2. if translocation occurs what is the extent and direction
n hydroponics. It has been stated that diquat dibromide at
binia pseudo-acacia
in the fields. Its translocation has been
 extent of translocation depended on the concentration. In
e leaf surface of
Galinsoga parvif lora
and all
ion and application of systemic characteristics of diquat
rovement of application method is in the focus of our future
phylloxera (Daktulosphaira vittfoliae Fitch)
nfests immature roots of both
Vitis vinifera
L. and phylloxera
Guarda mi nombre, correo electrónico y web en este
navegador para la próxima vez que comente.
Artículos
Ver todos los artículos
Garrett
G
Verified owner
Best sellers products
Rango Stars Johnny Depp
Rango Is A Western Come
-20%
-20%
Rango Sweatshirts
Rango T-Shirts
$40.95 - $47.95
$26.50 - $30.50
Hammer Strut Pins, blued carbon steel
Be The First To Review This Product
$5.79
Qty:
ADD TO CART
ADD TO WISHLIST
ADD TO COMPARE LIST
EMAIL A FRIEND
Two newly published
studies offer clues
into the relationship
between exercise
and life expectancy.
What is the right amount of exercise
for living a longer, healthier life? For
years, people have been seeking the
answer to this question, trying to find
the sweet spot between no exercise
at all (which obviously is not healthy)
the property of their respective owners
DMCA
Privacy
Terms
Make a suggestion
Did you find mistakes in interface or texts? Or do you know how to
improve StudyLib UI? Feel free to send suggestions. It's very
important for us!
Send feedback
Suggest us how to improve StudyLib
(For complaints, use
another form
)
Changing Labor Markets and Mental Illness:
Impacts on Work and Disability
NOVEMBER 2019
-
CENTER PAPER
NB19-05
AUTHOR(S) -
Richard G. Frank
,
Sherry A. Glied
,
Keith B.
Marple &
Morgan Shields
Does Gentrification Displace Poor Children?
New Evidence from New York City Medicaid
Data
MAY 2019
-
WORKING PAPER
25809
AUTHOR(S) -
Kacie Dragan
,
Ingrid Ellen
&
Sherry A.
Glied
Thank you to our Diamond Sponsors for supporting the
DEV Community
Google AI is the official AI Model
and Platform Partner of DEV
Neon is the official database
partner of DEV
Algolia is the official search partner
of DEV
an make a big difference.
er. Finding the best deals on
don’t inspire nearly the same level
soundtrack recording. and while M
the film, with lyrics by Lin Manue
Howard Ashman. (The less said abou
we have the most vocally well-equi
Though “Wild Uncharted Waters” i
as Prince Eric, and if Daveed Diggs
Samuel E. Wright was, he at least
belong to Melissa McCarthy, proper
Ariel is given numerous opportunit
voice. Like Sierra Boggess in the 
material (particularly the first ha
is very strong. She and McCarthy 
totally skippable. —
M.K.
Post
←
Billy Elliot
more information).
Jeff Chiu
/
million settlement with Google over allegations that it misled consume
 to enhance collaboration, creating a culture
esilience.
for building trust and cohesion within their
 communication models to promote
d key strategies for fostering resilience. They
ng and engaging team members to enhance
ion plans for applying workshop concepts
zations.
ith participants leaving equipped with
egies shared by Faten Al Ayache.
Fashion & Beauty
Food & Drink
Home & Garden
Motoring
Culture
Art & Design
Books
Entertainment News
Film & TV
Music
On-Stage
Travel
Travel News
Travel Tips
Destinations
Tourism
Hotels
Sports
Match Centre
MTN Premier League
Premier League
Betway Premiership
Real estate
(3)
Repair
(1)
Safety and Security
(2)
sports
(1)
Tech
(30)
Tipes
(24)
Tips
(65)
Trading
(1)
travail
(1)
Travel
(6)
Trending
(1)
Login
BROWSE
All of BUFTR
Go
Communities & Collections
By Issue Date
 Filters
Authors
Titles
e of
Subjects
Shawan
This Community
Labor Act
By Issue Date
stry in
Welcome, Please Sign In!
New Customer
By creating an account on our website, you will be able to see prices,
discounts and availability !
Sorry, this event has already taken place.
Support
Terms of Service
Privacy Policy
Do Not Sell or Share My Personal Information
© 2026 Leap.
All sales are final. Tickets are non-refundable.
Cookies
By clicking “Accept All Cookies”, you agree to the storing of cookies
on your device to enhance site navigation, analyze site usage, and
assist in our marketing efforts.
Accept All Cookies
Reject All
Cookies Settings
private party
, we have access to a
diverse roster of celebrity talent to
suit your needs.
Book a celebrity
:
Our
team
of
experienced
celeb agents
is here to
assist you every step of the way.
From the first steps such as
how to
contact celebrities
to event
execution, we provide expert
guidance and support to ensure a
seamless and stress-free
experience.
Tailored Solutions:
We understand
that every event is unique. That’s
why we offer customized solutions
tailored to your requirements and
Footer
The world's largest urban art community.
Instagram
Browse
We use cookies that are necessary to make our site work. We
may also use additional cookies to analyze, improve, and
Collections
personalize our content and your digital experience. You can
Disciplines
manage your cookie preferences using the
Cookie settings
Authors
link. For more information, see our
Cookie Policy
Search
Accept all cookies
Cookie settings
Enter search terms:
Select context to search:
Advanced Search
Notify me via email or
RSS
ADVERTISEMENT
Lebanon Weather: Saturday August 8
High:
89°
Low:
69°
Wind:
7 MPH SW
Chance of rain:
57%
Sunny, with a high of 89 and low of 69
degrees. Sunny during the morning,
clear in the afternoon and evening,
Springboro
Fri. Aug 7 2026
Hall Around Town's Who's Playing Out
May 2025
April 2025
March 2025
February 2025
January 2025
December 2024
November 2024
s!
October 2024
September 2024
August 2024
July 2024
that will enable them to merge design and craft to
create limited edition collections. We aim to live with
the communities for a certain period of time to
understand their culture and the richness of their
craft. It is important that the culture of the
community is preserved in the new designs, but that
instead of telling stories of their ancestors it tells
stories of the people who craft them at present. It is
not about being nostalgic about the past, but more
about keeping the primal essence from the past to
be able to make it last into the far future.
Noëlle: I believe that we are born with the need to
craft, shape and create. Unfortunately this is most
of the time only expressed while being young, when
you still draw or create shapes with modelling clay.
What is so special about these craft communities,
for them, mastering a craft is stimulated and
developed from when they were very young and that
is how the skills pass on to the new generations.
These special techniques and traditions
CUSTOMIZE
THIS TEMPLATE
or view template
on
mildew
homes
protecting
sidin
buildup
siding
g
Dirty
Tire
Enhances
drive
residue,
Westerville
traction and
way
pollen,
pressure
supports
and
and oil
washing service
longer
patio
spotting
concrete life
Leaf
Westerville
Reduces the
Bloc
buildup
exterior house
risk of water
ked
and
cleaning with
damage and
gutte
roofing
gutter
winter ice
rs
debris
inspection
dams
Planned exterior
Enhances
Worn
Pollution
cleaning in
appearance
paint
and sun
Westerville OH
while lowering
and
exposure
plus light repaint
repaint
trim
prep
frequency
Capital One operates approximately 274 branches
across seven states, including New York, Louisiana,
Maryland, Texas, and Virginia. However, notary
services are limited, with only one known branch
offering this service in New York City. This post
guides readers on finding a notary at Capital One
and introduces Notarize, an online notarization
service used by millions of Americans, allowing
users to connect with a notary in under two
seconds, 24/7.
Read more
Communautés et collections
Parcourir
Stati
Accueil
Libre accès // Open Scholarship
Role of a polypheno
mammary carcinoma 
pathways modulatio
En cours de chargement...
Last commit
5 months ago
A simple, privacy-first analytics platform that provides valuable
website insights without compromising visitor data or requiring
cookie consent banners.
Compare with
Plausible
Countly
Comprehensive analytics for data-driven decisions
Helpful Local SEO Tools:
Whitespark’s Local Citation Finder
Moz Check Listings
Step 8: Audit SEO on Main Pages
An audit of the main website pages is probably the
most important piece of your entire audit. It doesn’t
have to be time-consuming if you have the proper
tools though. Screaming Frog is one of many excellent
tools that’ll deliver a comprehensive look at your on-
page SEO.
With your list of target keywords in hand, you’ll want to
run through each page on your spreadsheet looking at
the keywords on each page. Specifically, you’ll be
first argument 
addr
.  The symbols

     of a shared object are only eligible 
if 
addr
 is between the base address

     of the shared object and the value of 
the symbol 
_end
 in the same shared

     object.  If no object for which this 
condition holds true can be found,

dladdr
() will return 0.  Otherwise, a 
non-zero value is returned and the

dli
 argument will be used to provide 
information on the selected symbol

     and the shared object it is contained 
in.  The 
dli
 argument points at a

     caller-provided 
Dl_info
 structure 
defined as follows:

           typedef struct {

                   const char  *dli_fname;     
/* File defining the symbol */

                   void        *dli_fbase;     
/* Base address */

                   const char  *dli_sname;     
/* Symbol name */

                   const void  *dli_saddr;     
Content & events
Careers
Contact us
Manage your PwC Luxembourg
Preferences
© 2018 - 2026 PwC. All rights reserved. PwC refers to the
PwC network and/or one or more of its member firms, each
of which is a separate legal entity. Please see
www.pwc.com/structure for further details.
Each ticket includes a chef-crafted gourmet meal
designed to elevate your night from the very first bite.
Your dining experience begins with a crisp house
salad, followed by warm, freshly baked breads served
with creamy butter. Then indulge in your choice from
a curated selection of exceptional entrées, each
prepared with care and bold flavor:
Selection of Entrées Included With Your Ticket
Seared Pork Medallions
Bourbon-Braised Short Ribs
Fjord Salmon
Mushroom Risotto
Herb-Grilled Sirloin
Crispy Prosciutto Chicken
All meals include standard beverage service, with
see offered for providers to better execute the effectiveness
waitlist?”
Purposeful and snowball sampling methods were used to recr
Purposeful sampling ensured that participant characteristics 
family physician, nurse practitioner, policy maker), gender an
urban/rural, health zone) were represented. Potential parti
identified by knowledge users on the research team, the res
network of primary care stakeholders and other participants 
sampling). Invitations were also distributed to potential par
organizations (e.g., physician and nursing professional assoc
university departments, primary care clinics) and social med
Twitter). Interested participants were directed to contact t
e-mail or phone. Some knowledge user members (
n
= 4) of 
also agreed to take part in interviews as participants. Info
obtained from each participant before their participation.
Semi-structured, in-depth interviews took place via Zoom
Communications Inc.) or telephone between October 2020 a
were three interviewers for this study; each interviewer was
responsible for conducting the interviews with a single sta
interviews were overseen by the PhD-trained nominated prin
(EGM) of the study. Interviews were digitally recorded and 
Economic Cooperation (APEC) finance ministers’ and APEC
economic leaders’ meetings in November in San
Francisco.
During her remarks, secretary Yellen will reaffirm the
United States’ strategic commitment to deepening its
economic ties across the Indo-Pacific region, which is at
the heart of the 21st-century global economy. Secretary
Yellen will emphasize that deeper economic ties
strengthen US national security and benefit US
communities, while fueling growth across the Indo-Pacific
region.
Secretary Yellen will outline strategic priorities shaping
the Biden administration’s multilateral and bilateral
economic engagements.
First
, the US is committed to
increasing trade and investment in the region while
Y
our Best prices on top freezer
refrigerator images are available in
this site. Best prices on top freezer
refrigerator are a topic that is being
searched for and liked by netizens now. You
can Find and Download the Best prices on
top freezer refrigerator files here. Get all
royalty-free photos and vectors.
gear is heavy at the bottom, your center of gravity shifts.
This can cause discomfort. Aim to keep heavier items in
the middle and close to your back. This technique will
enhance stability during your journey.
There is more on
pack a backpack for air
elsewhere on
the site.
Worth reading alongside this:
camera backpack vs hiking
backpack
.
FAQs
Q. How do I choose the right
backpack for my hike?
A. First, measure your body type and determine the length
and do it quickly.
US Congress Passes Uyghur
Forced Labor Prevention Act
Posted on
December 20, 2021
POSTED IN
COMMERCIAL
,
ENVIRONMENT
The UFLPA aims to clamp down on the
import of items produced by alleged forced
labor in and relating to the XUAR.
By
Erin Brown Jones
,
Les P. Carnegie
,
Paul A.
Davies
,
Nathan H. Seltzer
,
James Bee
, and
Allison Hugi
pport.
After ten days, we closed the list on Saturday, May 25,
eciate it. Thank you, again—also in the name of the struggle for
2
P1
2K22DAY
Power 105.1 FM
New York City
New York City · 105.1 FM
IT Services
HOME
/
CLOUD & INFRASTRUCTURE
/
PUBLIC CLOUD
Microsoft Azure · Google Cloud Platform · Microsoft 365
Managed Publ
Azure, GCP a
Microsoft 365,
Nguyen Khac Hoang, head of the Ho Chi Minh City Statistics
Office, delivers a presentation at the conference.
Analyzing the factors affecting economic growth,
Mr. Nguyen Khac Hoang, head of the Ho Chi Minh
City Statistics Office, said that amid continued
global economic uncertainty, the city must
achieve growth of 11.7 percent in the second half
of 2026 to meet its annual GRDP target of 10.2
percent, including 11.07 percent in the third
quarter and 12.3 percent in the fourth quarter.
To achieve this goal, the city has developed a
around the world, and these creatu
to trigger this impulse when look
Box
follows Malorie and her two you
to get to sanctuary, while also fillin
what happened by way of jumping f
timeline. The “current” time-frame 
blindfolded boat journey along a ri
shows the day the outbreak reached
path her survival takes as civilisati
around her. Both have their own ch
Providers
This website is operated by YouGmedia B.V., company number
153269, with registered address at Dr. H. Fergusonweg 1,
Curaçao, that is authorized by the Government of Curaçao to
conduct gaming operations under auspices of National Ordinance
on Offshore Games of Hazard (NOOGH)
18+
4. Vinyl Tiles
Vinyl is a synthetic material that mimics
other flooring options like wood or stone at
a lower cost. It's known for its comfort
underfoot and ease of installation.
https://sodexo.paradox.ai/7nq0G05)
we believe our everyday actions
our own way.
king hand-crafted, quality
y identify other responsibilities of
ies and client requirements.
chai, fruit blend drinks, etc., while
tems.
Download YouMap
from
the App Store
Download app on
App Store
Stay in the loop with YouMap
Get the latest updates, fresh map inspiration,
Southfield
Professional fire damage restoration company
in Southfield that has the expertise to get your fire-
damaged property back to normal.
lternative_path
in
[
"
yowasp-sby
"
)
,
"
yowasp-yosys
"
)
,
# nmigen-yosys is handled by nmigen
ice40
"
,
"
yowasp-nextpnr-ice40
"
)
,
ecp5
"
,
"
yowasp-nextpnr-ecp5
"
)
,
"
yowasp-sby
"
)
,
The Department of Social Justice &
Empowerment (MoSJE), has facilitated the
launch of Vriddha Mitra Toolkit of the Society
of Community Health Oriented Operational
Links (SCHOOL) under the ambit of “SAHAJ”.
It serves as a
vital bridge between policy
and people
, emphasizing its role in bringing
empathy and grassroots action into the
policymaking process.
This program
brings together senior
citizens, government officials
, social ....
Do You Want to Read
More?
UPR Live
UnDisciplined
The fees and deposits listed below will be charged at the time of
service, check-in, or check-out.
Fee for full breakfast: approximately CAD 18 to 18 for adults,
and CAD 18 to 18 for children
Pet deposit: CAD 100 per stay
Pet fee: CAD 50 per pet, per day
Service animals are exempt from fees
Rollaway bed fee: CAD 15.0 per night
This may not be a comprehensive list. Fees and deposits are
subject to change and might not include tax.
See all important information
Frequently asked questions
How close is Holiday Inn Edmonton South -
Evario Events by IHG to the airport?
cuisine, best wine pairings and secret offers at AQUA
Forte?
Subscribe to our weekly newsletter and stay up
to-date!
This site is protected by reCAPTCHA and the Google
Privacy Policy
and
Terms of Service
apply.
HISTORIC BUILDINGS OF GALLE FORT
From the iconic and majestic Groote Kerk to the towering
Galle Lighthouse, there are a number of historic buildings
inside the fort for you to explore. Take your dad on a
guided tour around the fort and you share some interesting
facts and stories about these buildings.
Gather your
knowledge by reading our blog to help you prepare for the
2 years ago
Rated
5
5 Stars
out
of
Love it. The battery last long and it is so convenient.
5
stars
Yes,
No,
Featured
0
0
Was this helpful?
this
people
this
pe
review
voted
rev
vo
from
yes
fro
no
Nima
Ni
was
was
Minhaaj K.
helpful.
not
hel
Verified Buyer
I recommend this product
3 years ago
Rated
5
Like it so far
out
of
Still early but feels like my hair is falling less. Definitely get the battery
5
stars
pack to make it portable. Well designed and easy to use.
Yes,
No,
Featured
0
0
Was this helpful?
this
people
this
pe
********
- _Task_
Scan the data above and copy every line with "Rango" in it.

- _Exercise result_
Rango Stars Johnny Depp
Rango Is A Western Come
Rango Sweatshirts
Rango T-Shirts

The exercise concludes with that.